GSA Annual Meeting in Indianapolis, Indiana, USA - 2018

Paper No. 12-15
Presentation Time: 11:30 AM

EARTHTIME AND THE INTERNATIONAL COMMISSION ON STRATIGRAPHY: INTEGRATING GEOCHRONOLOGY AND CHRONOSTRATIGRAPHY TO ACHIEVE EARTHRATES OBJECTIVES


CRAMER, Bradley D., Department of Earth and Environmental Sciences, University of Iowa, 115 Trowbridge Hall, Iowa City, IA 52242

The revolution in the temporal precision of geochronology enabled by the EARTHTIME program during the past decade was mirrored in many ways by the stratigraphic revolution that is currently underway within integrated bio-chemostratigraphy communities throughout the timescale. In just the same way as you cannot attain rates without dates, you also cannot attain rates without stratigraphy.

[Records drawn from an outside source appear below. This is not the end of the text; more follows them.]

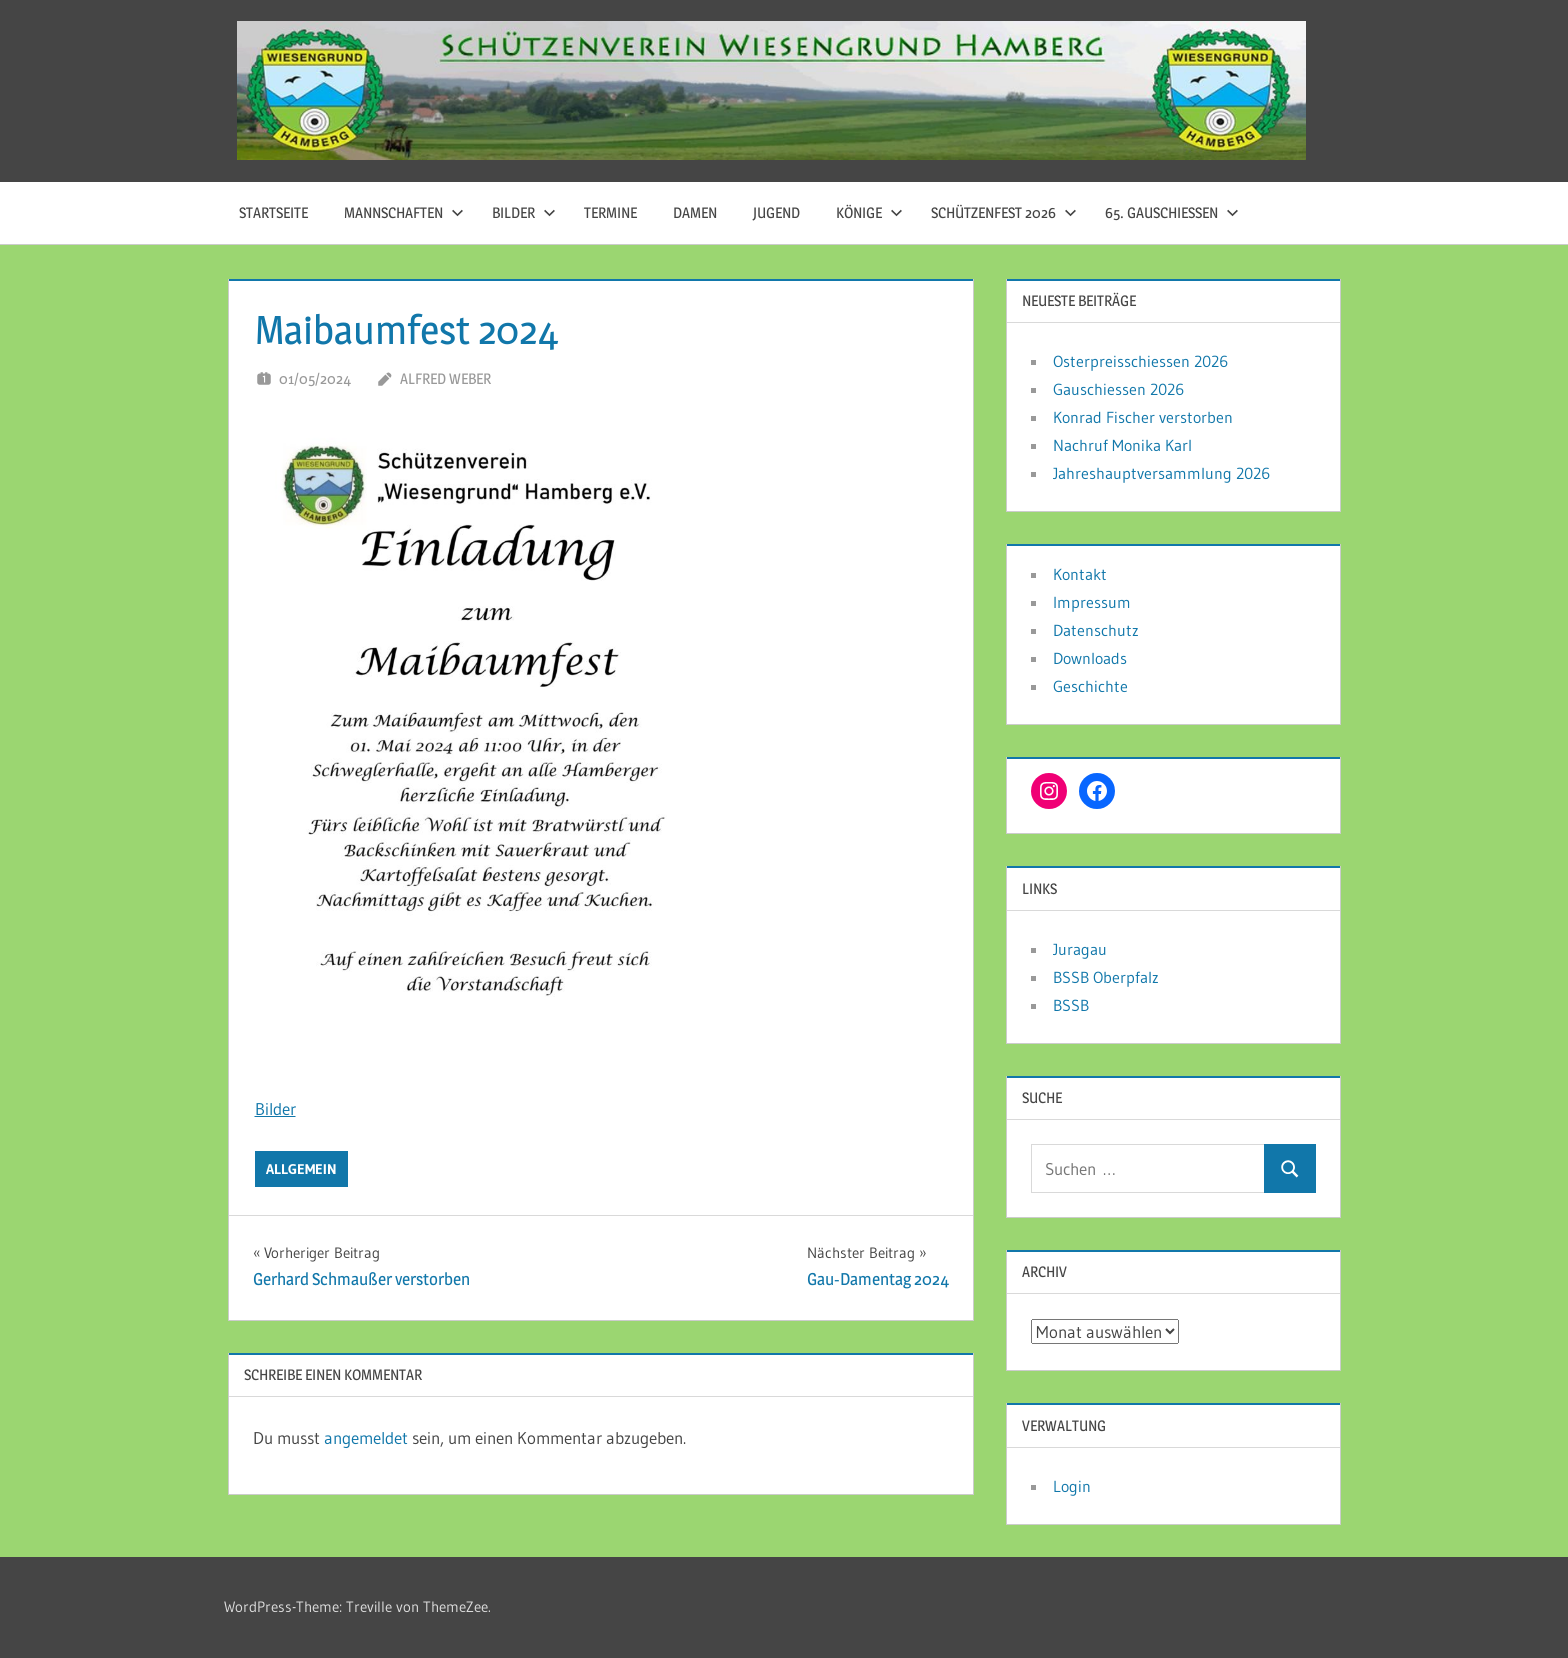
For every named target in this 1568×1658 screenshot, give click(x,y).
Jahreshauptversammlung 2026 (1161, 473)
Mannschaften (404, 212)
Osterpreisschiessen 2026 (1140, 361)
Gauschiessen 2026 (1118, 389)
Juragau (1080, 949)
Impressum (1092, 602)
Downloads (1090, 658)
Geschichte (1090, 686)
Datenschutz (1096, 630)
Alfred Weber (445, 378)
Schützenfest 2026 (1004, 212)
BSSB (1071, 1005)
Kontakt (1080, 574)
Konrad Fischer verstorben (1143, 417)
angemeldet (366, 1437)
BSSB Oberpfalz (1106, 977)
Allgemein (301, 1169)
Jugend (776, 212)
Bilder (524, 212)
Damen (695, 212)
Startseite (273, 212)
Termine (610, 212)
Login (1072, 1486)
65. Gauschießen (1172, 212)
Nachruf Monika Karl (1122, 445)
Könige (869, 212)
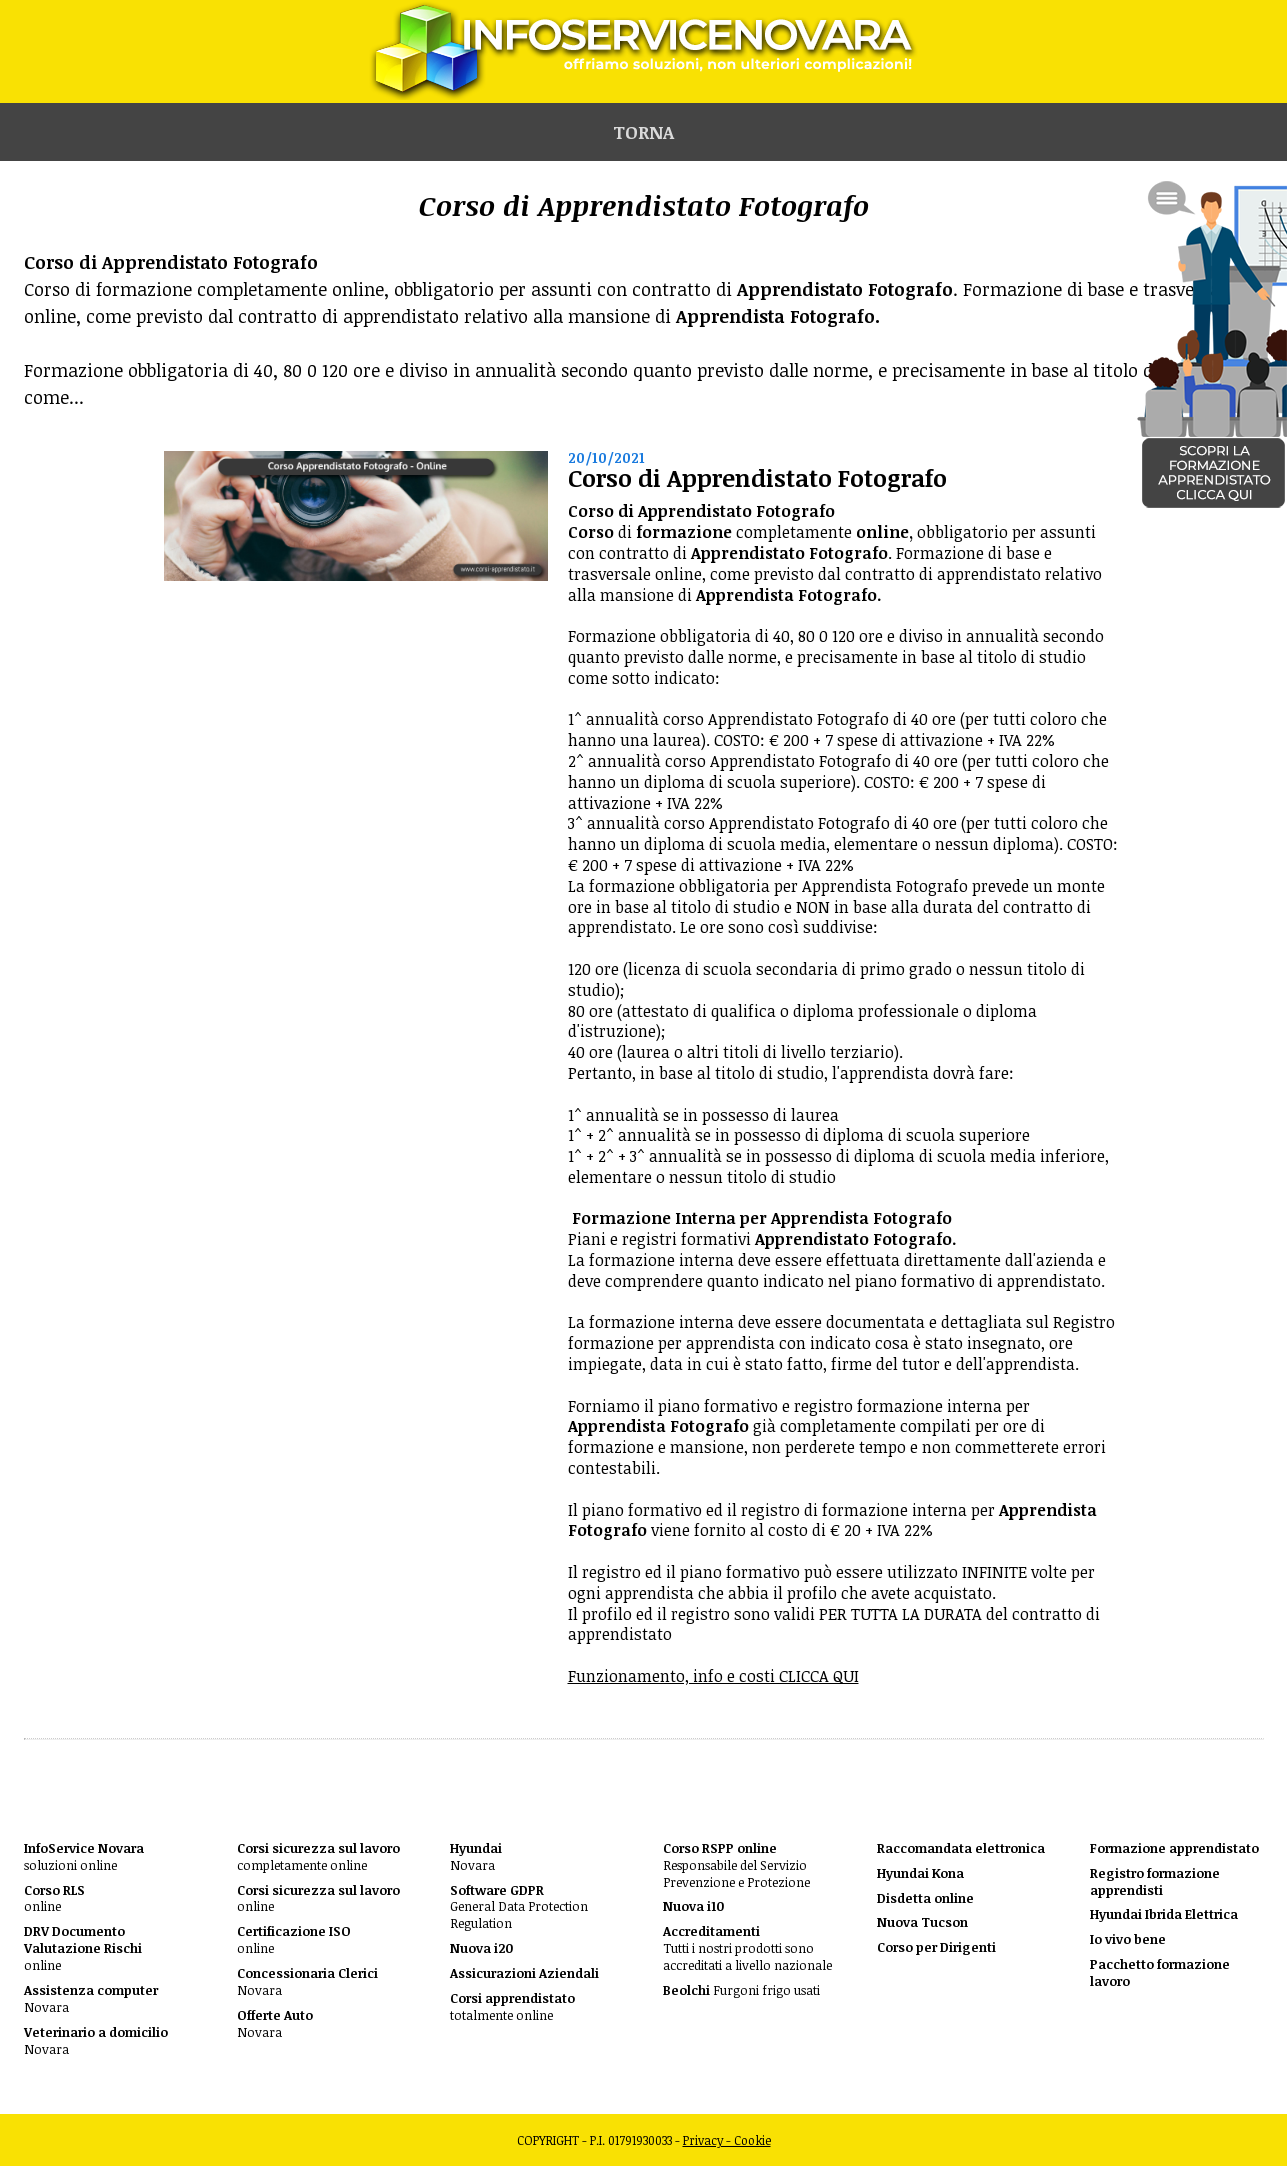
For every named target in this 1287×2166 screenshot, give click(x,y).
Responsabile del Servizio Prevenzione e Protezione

Unfortunately, for much of the history of geology, the stratigraphic community and the geochronologic community have been two separate and distinct entities that too often find it difficult to communicate effectively, let alone work in direct collaboration towards a high-precision temporally calibrated geologic timescale.

The International Commission on Stratigraphy (ICS), and its embedded subcommissions on each geologic period, remains the ‘official’ timekeeper of the Geologic Time Scale (GTS). However chronostratigraphy remains the first, and often only, consideration of the ICS and the international subcommissions (at least for the Phanerozoic), which leaves temporal calibration of their decisions as a matter for someone else to worry about after the fact. As a result, those who are most intimately involved in the seemingly arcane decisions of placements of Global Boundary Stratotype Sections and Points (GSSPs) are typically not at all the same people who are involved in the numerical calibration of the GTS in part or in whole. At present, there are astonishingly few geochronologists who serve as voting members of subcommissions of the ICS.

Once upon a time, there was an ICS subcommission on geochronology. Although not embedded into period subcommissions, that arrangement at least offered expertise to the stratigraphic community and an obvious line of communications between the geochronologic and stratigraphic communities. With the precision of geochronology now typically surpassing the precision of chronostratigraphic correlation, it is time once again to consider the role of geochronology in the ICS and use EARTHRATES as a platform to enable this discussion.